YOUR TASK
I would like the entries transcribed word for word, please, with the pictures removed.

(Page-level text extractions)
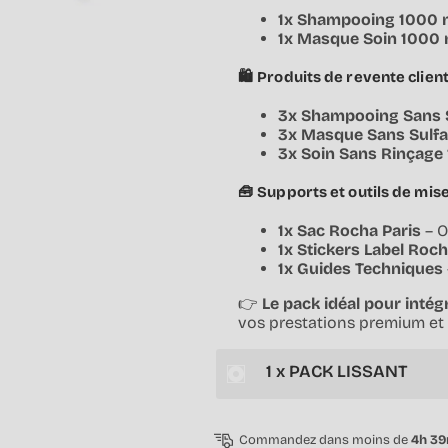
1x Shampooing 1000 
1x Masque Soin 1000 
🛍️
Produits de revente client
3x Shampooing Sans S
3x Masque Sans Sulfa
3x Soin Sans Rinçage
🧰
Supports et outils de mise
1x Sac Rocha Paris
– O
1x Stickers Label Roch
1x Guides Techniques
👉
Le pack idéal pour intégr
vos prestations premium et 
1 x PACK LISSANT
Commandez dans moins de
4h 3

FINAL ANSWER
1x Shampooing 1000 
1x Masque Soin 1000 
🛍️
Produits de revente client
3x Shampooing Sans S
3x Masque Sans Sulfa
3x Soin Sans Rinçage
🧰
Supports et outils de mise
1x Sac Rocha Paris
– O
1x Stickers Label Roch
1x Guides Techniques
👉
Le pack idéal pour intégr
vos prestations premium et 
1 x PACK LISSANT
Commandez dans moins de
4h 3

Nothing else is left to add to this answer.